La résistance aux antibiotiques: l'autre crise sanitaire

Des antibiotiques donnés aussi aux animaux

Réduire la consommation d'antibiotiques chez les êtres humains est une priorité de santé publique. Mais ce n'est qu'une partie de la problématique de l'antibiorésistance. Les antibiotiques sont aussi beaucoup utilisés pour traiter les infections microbiennes dans les élevages et chez les animaux de compagnie. Par ailleurs, dans certains pays - les États-Unis notamment - des antibiotiques sont administrés à des animaux qui ne sont pas malades mais vivent dans des conditions d'élevage dégradées. Cet usage déviant est particulièrement problématique, comme le dénonce Jean-Yves Madec, directeur scientifique à l'Agence française de sécurité sanitaire de l'alimentation (Anses) dans un article publié sur le site d'expertise scientifique et d'exigence journalistique theconversation. En effet, la majorité des molécules antibiotiques utilisées en médecines vétérinaire et humaine sont les mêmes. Avec le risque que des bactéries résistantes émergent chez l'animal et se transmettent à l'être humain.

Une industrie peu encline à investir  

Face à la résistance des bactéries, la recherche de nouveaux antibiotiques est une nécessité. Pourtant, les entreprises pharmaceutiques ne se poussent pas au portillon. D’une part, cela implique d'importants investissements. D'autre part, les antibiotiques n’ont pas tous un intérêt commercial.  
Un système très controversé proposé par le pharma est actuellement discuté au sein de la Commission européenne, comme l'a dévoilé récemment Euronews. En échange d'efforts financiers pour trouver de nouveaux antibiotiques, l'entreprise pharmaceutique se verrait octroyer une prolongation de plusieurs mois de l'exclusivité d'un brevet sur un autre médicament plus rentable (par exemple un anxiolytique ou un anti-dépresseur) (sic) ! Les leçons de la crise du Covid sur la toute-puissance de l’industrie pharmaceutiques n’ont manifestement pas été tirées. C'est toujours le profit et non la santé publique qui reste le moteur des discussions…  

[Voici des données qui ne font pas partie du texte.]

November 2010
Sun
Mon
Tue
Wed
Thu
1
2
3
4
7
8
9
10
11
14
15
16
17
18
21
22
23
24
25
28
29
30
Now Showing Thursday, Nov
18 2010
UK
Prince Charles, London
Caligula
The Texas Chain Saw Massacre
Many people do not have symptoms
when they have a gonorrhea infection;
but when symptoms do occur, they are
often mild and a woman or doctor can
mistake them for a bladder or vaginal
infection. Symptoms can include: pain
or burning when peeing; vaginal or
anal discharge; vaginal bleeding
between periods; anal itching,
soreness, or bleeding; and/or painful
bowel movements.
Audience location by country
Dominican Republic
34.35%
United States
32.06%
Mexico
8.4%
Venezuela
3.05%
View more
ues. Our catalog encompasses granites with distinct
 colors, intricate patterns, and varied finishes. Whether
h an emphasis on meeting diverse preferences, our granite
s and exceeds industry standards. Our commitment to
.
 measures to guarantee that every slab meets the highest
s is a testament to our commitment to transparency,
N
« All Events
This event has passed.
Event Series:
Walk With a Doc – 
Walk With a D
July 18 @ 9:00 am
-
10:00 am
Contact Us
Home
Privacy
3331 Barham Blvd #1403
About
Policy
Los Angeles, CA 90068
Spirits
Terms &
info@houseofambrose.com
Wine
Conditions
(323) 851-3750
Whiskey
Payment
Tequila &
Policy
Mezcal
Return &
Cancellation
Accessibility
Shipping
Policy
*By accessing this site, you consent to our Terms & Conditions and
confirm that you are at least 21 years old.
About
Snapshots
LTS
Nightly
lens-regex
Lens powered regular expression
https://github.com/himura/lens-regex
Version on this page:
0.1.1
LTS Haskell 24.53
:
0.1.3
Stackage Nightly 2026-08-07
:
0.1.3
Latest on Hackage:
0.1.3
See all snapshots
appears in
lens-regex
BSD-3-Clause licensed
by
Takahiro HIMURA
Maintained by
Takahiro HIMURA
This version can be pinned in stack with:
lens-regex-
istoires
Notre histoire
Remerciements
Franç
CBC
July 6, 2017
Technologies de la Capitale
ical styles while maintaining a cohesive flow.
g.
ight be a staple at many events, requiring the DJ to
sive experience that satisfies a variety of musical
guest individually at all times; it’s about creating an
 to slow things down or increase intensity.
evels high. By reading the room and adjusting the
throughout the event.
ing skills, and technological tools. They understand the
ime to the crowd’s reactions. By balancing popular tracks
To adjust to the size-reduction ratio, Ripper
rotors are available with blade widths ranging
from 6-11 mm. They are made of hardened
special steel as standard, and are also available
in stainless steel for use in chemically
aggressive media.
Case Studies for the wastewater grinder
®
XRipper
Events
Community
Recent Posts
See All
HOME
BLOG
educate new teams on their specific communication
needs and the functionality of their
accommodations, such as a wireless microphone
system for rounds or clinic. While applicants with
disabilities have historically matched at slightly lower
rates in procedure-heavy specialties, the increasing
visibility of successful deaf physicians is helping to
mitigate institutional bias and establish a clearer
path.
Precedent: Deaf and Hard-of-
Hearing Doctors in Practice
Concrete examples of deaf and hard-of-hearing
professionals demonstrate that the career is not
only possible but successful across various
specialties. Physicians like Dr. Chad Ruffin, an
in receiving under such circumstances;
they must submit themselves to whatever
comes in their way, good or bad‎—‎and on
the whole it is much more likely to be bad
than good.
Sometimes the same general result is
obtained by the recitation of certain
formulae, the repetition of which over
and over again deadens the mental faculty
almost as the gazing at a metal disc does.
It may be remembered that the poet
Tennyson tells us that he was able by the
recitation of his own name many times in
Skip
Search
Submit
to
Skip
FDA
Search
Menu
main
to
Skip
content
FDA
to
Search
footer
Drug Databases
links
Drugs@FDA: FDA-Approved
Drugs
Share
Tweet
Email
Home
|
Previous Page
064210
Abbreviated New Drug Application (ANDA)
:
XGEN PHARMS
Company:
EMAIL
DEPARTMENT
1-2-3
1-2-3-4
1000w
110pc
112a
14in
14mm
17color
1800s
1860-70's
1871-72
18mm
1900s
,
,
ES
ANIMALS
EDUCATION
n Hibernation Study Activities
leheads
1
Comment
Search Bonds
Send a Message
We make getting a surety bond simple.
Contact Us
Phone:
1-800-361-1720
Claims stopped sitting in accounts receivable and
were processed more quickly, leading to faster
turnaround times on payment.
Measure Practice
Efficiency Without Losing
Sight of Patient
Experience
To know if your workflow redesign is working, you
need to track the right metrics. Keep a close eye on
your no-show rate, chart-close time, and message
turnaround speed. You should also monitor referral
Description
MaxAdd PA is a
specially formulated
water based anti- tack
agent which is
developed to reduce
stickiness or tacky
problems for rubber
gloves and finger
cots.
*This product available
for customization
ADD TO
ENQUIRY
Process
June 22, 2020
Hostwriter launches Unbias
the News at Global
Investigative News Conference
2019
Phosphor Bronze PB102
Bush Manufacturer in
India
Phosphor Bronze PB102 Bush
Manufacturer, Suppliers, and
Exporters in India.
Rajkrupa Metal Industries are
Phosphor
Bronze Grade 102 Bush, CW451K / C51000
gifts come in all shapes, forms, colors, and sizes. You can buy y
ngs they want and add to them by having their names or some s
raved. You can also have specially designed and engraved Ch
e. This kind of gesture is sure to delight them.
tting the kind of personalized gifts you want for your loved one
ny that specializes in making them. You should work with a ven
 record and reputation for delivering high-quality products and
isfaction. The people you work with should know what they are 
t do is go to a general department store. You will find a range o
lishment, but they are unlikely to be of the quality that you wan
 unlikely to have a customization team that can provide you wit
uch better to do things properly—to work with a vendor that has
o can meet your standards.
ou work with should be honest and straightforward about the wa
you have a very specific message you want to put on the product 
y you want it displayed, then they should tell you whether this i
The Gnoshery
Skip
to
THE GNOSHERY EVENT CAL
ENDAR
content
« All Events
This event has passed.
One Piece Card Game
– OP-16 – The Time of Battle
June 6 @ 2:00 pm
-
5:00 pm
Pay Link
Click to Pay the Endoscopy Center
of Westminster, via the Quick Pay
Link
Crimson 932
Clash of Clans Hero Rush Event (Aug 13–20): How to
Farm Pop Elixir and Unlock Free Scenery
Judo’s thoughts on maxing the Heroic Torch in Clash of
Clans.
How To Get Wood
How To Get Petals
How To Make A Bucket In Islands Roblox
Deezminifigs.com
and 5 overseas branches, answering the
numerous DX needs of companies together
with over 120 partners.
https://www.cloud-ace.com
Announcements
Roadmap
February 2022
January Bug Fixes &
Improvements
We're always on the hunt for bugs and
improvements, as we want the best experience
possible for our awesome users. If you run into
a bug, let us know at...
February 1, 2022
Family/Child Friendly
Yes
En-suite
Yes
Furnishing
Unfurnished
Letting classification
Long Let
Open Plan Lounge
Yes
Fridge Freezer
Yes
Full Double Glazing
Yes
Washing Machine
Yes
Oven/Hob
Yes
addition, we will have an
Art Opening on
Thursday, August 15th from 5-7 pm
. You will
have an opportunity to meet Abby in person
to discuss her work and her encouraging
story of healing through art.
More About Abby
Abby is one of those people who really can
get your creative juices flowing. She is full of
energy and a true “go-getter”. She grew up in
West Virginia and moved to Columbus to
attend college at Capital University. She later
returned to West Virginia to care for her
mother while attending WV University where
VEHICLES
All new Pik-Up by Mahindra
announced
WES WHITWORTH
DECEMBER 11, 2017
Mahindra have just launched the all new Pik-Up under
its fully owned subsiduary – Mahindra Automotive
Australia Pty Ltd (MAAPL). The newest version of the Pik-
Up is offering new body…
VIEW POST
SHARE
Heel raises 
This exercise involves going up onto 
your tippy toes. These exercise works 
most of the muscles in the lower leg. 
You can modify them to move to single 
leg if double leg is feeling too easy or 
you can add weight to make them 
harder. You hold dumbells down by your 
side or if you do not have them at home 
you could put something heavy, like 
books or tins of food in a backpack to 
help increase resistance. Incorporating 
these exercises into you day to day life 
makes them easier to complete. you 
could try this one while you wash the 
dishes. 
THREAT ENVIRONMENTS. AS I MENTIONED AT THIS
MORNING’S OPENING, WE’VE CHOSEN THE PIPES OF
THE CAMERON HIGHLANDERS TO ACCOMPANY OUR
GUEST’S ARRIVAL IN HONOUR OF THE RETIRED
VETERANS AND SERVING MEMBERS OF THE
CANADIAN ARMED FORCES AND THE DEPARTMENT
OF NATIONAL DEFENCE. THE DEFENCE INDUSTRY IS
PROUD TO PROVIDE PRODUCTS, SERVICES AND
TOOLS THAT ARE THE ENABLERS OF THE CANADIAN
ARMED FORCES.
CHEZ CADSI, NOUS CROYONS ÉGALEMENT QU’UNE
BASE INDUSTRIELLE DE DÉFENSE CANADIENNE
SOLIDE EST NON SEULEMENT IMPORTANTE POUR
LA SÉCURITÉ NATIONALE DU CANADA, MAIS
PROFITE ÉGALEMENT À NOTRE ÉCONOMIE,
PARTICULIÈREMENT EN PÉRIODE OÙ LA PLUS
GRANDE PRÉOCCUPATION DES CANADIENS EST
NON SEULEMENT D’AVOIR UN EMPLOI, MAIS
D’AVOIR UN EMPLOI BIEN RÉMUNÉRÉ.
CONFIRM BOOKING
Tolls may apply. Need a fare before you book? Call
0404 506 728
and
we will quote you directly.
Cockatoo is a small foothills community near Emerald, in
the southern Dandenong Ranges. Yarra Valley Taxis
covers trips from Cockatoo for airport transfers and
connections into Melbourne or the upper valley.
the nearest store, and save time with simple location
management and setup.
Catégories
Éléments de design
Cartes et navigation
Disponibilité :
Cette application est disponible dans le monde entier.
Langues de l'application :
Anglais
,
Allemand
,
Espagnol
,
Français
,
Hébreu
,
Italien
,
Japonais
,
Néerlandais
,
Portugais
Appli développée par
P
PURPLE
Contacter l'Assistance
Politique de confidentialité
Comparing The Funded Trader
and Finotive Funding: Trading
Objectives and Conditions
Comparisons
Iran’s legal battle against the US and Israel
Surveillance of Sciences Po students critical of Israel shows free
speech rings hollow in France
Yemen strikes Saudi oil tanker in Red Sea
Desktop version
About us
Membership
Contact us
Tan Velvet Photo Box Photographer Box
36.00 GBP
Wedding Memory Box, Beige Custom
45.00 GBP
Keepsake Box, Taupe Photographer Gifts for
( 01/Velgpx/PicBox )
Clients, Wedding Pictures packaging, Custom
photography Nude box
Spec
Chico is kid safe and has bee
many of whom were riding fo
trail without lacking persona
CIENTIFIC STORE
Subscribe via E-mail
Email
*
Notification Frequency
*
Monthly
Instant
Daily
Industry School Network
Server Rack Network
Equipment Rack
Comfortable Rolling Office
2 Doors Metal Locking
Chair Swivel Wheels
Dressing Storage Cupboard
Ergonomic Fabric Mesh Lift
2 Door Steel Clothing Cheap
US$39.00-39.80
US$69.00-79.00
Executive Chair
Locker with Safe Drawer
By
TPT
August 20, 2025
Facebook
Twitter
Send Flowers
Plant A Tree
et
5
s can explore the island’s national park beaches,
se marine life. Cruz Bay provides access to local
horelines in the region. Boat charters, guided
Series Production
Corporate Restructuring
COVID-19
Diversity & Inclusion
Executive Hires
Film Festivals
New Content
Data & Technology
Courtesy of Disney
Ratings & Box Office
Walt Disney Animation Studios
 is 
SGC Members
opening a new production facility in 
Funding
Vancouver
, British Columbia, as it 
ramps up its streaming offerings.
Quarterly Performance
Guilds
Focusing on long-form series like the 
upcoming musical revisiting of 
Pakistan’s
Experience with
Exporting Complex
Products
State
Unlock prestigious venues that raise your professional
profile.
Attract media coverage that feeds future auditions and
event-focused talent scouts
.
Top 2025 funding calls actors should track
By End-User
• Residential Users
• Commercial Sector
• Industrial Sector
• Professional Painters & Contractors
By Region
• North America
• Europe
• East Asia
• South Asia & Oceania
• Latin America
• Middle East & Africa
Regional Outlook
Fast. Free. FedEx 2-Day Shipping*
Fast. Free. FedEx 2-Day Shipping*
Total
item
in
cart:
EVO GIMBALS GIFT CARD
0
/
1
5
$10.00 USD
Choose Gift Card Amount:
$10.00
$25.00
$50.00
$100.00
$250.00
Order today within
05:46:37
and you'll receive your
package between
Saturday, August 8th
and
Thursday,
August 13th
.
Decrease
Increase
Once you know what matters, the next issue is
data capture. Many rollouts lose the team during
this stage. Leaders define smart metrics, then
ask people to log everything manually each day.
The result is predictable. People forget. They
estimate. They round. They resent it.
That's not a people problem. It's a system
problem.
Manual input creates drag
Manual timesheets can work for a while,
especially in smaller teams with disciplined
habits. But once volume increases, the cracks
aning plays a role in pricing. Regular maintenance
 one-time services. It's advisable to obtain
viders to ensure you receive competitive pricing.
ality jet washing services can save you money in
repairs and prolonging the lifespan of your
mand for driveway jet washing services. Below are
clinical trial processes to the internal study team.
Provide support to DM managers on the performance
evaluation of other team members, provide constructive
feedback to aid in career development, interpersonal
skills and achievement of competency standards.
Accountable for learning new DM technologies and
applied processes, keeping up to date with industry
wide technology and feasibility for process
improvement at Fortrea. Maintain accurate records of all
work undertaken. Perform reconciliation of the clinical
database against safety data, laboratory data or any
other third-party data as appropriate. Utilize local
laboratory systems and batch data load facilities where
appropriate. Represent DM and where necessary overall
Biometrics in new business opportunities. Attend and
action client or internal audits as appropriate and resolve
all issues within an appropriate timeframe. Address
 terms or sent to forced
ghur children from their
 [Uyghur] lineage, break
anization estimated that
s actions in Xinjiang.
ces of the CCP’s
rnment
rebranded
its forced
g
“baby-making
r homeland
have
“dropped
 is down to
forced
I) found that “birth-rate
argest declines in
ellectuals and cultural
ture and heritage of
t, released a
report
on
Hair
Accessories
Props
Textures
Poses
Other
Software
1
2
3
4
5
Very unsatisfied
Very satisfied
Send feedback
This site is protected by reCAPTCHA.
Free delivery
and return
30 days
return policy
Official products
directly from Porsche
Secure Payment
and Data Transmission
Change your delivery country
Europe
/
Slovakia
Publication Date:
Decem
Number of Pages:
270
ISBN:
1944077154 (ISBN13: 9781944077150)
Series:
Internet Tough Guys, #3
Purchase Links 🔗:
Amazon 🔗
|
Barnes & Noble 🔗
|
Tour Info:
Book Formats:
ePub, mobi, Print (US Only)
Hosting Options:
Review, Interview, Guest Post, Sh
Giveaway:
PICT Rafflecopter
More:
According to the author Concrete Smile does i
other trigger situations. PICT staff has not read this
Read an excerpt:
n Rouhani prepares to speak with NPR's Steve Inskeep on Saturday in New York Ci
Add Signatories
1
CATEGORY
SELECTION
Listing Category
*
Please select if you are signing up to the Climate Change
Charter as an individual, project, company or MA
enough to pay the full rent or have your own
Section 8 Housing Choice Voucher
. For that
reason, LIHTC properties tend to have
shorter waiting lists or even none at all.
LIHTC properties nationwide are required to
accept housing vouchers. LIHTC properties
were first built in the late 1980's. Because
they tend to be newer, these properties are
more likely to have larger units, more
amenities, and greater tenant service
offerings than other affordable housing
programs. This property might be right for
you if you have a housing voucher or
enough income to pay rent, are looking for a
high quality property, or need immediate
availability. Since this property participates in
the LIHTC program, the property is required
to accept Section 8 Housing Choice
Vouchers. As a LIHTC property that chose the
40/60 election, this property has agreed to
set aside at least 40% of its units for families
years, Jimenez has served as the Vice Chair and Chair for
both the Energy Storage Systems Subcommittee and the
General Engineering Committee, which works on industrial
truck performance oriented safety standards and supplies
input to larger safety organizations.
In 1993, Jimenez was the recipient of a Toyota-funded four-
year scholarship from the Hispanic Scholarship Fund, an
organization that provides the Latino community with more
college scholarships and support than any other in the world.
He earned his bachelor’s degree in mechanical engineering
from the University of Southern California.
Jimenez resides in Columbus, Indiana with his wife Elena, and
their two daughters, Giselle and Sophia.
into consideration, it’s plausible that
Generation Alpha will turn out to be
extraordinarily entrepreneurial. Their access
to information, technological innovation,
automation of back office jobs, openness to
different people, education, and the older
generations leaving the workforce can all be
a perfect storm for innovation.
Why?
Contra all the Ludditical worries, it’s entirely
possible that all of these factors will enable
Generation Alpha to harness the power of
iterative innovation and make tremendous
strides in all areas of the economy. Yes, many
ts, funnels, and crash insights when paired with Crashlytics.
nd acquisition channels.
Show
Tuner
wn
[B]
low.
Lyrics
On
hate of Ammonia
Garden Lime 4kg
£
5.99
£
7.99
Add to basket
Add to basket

Sur le plan politique, nous sommes à la croisée des chemins : les antibiotiques doivent être reconnus comme un bien commun. À ce titre, une stratégie globale doit être mise en en place pour les préserver. L’antibiotique est important non seulement pour soigner les gens mais aussi pour garantir la sécurité alimentaire. Il faut aussi s’assurer que ces médicaments continuent à être produits et restent disponibles sur le marché. La pénurie d'amoxicilline que nous connaissons actuellement n'est tout simplement pas tolérable. 

 

Chaque jour en Europe, près de 100 personnes décèdent d’une infection bactérienne non traitable.